Last year my overall goal was to double the distance that I both ran and biked (blog post here), bringing those numbers to a target of about 550 and 650 miles, respectively. Swimming technically should have been there, but I'm pretty bad at keeping count of laps by myself, and my watch doesn't measure pool swimming.

Since I actually do manage to log most of my run/bike workouts in TrainingPeaks, checking is easy and it
turns out I did pretty well. I was pretty much spot on with my running (493 miles), and passed my biking goals, covering over 1200 miles. Looking at distance isn't everything of course, especially when considering that I do races, but the times tend to be skewed because I often leave my watch on after training and races, and it gets added in. I use races and individual training sessions as better measures of my overall pace.
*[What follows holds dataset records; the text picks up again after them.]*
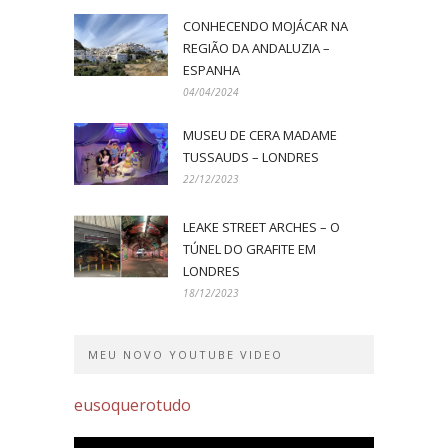
CONHECENDO MOJÁCAR NA
REGIÃO DA ANDALUZIA –
ESPANHA
04/04/2024
MUSEU DE CERA MADAME
TUSSAUDS – LONDRES
22/12/2023
LEAKE STREET ARCHES – O
TÚNEL DO GRAFITE EM
LONDRES
18/12/2023
MEU NOVO YOUTUBE VIDEO
eusoquerotudo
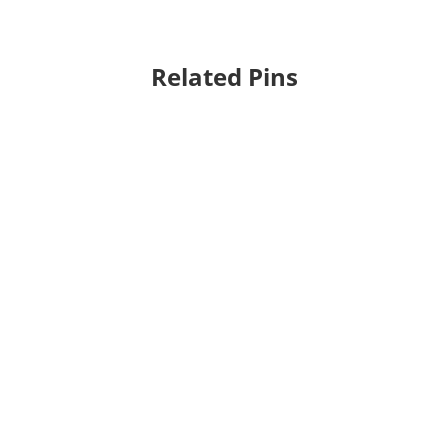
Related Pins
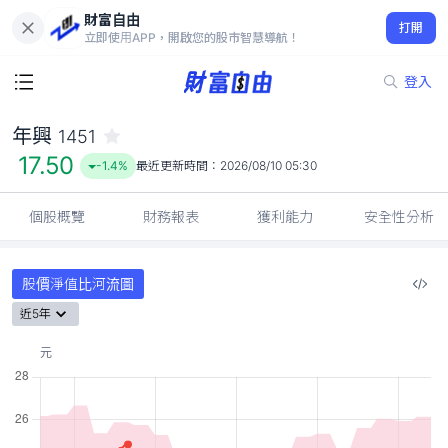
財富自由
年興 1451
打開
17.50
-1.4%
立即使用APP，開啟您的股市智慧導航！
登入
年興
1451
17.50
-1.4%
最近更新時間：
2026/08/10 05:30
個股概覽
財務報表
獲利能力
安全性分析
股價淨值比河流圖
近5年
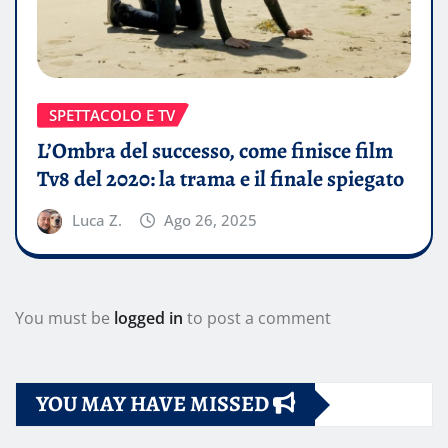
SPETTACOLO E TV
L’Ombra del successo, come finisce film
Tv8 del 2020: la trama e il finale spiegato
Luca Z.
Ago 26, 2025
You must be
logged in
to post a comment
YOU MAY HAVE MISSED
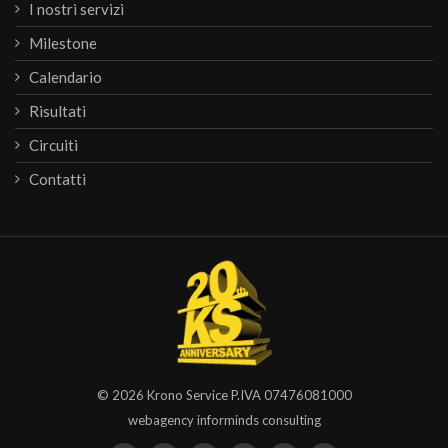
I nostri servizi
Milestone
Calendario
Risultati
Circuiti
Contatti
© 2026
Krono Service
P.IVA 07476081000
webagency informinds consulting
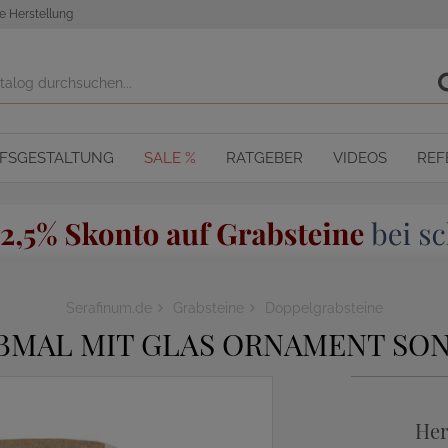
e Herstellung
OFSGESTALTUNG
SALE %
RATGEBER
VIDEOS
REF
Serafinum.de
Grabsteine
Doppelgrabsteine
BMAL MIT GLAS ORNAMENT SON
Her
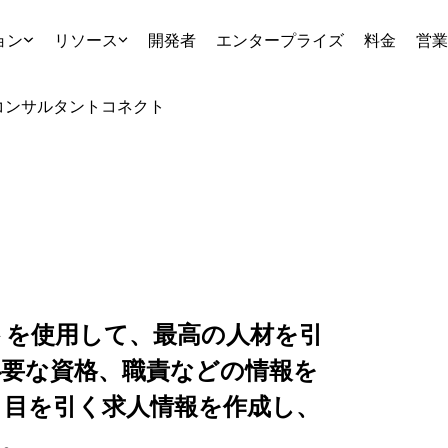
ョン
リソース
開発者
エンタープライズ
料金
営業
コンサルタント
コネクト
ートを使用して、最高の人材を引
要な資格、職責などの情報を
、目を引く求人情報を作成し、
す。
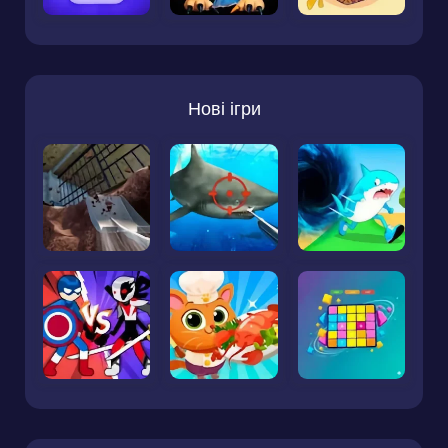
Нові ігри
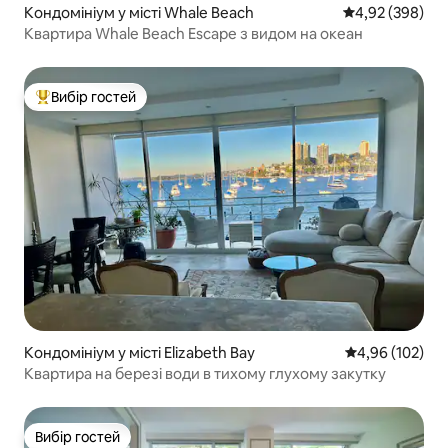
Кондомініум у місті Whale Beach
Середня оцінка:
4,92 (398)
Квартира Whale Beach Escape з видом на океан
Вибір гостей
Топ вибір гостей
Кондомініум у місті Elizabeth Bay
Середня оцінка
4,96 (102)
Квартира на березі води в тихому глухому закутку
Вибір гостей
Вибір гостей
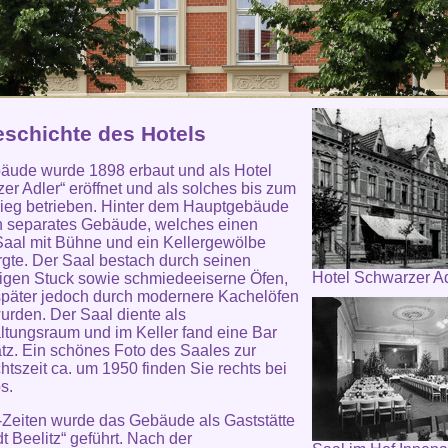
eschichte des Hotels
äude wurde 1898 erbaut und als Hotel
er Adler“ eröffnet und als solches bis zum
rieg betrieben. Hinter dem Hauptgebäude
n separates Gebäude, welches einen
aal mit Bühne und ein Kellergewölbe
gte. Der Saal bestach durch seinen
Hotel Schwarzer A
igen Stuck sowie schmiedeeiserne Öfen,
päter jedoch durch modernere Kachelöfen
wurden. Der Saal diente als
ltungsraum und im Keller fand eine Bar
atz. Ein schönes Foto des Saales zur
tszeit ca. um 1950 finden Sie rechts bei
s.
Zeiten wurde das Gebäude als Gaststätte
t Beelitz“ geführt. Nach der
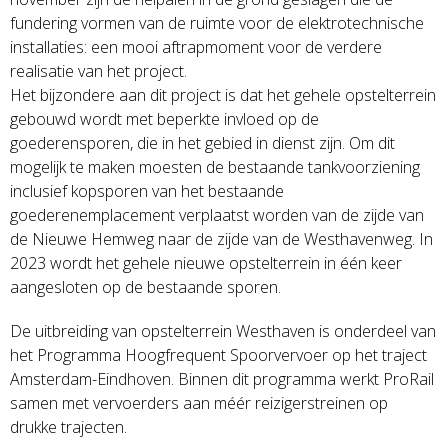
fundering vormen van de ruimte voor de elektrotechnische
installaties: een mooi aftrapmoment voor de verdere
realisatie van het project.
Het bijzondere aan dit project is dat het gehele opstelterrein
gebouwd wordt met beperkte invloed op de
goederensporen, die in het gebied in dienst zijn. Om dit
mogelijk te maken moesten de bestaande tankvoorziening
inclusief kopsporen van het bestaande
goederenemplacement verplaatst worden van de zijde van
de Nieuwe Hemweg naar de zijde van de Westhavenweg. In
2023 wordt het gehele nieuwe opstelterrein in één keer
aangesloten op de bestaande sporen.
De uitbreiding van opstelterrein Westhaven is onderdeel van
het Programma Hoogfrequent Spoorvervoer op het traject
Amsterdam-Eindhoven. Binnen dit programma werkt ProRail
samen met vervoerders aan méér reizigerstreinen op
drukke trajecten.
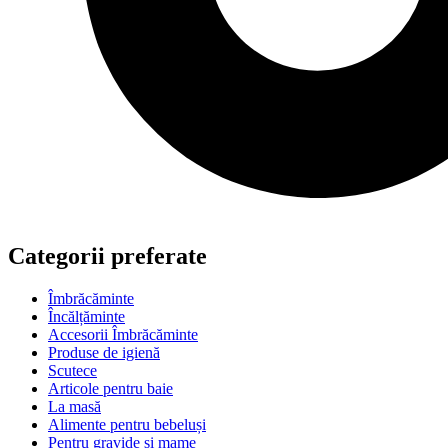
Categorii preferate
Îmbrăcăminte
Încălțăminte
Accesorii Îmbrăcăminte
Produse de igienă
Scutece
Articole pentru baie
La masă
Alimente pentru bebeluși
Pentru gravide si mame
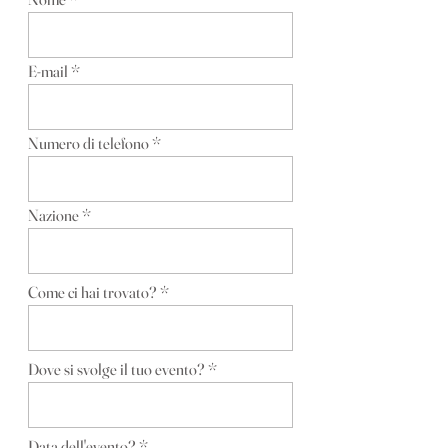
E-mail
Numero di telefono
Nazione
Come ci hai trovato?
Dove si svolge il tuo evento?
Data dell'evento?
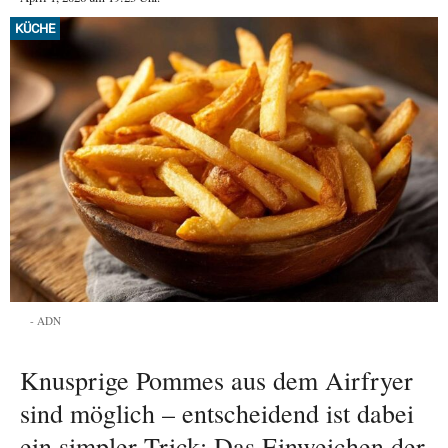
KÜCHE
ADN
Knusprige Pommes aus dem Airfryer
sind möglich – entscheidend ist dabei
ein simpler Trick: Das Einweichen der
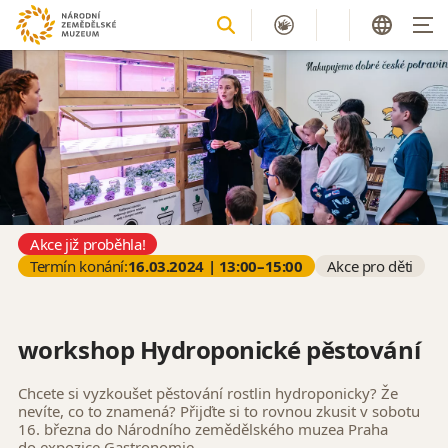
Akce již proběhla!
Termín konání:
16.03.2024 | 13:00–15:00
Akce pro děti
workshop Hydroponické pěstování
Chcete si vyzkoušet pěstování rostlin hydroponicky? Že
nevíte, co to znamená? Přijďte si to rovnou zkusit v sobotu
16. března do Národního zemědělského muzea Praha
do expozice Gastronomie.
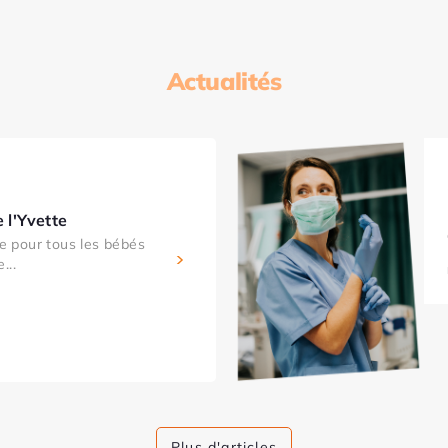
Actualités
 l'Yvette
 pour tous les bébés
...
Plus d'articles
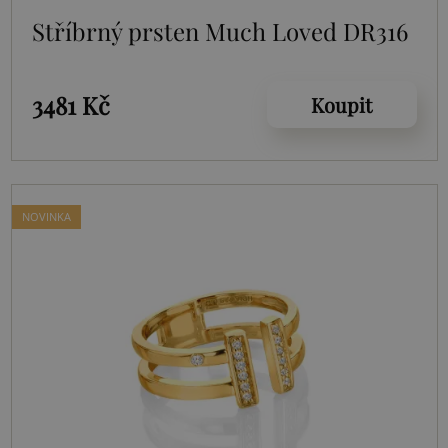
Stříbrný prsten Much Loved DR316
3481 Kč
Koupit
NOVINKA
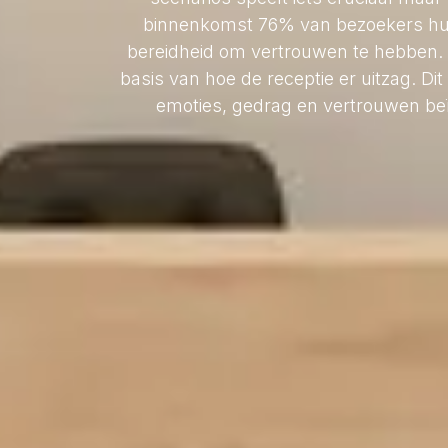
binnenkomst 76% van bezoekers hun 
bereidheid om vertrouwen te hebben. 
basis van hoe de receptie er uitzag. Di
emoties, gedrag en vertrouwen beïn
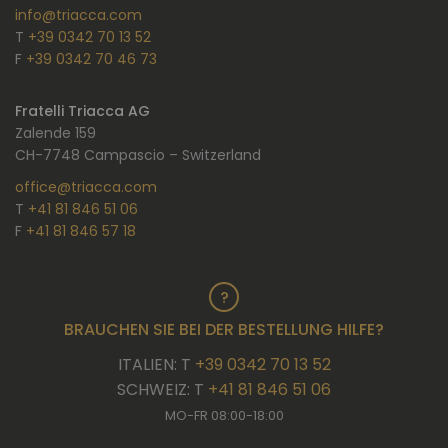
info@triacca.com
T
+39 0342 70 13 52
F
+39 0342 70 46 73
Fratelli Triacca AG
Zalende 159
CH-7748 Campascio – Switzerland
office@triacca.com
T
+41 81 846 51 06
F
+41 81 846 57 18
BRAUCHEN SIE BEI DER BESTELLUNG HILFE?
ITALIEN: T
+39 0342 70 13 52
SCHWEIZ: T
+41 81 846 51 06
MO-FR 08:00-18:00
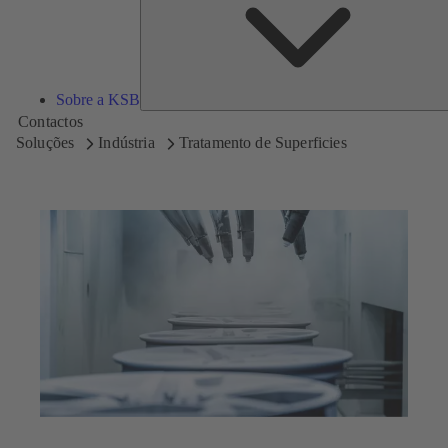
Sobre a KSB
Contactos
Soluções
Indústria
Tratamento de Superficies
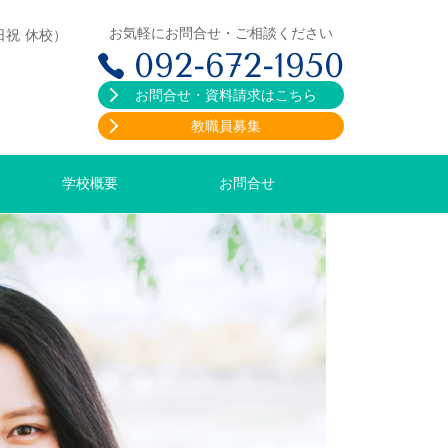
お気軽にお問合せ・ご相談ください
日祝 休校）
092-672-1950
お問合せ・資料請求はこちら
教職員募集
学校概要
お問合せ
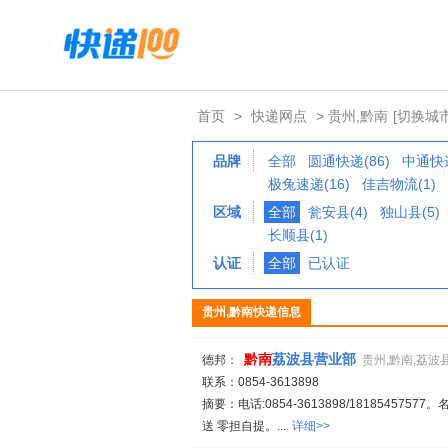
首页
>
快递网点
> 贵州,黔南
[切换城市
品牌
全部
圆通快递(86)
中通快递
极兔速递(16)
佳吉物流(1)
区域
全部
瓮安县(4)
独山县(5)
长顺县(1)
认证
全部
已认证
贵州,黔南快递信息
黔
南
荔波县营业部
德邦：
贵州,黔南,荔波
联系：0854-3613898
摘要：电话:0854-3613898/18185457577。
送 零担自提。...
详细>>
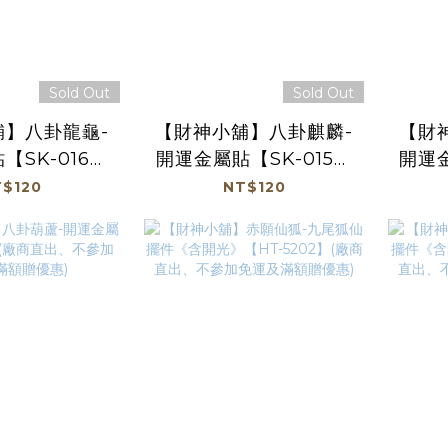
Sold Out
Sold Out
舖】八卦龍龜-
【財神小舖】八卦麒麟-
【財
【SK-016】
開運金屬貼【SK-015】
開運金
出、不參加免運
(廠商直出、不參加免運
(廠
$120
NT$120
額贈優惠)
及滿額贈優惠)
For 2014, I don't want to just double my distances again, since I feel that finding time to train might be getting harder this year as I will have to handle some personal challenges (for lack of a better word) like getting married. Instead, I'll be focusing on the quality of my workouts, making sure that every workout has a point. Also, I've been refocusing on my nutrition both in-race and general life, which I'll be sharing in future posts.

So what are my goals for 2014? Well I've got two Half-Ironman distance races scheduled (Vineman and Princeton 70.3), so from a purely time-based perspective I'd like to go sub-7. It's not such an ambitious goal, but considering the GI issues at my last race I want to be conservative. For running, I want to break the 4 hour mark on any and all marathons I do, and do at least 1:45 on all half-marathons. My time goals might not be crazy competitive to some, but I am after all just an average age-grouper, with other things going on. Though I am extremely passionate about endurance sports, I believe in having a well balanced life.

Just a short post today, so happy training and stay safe out there!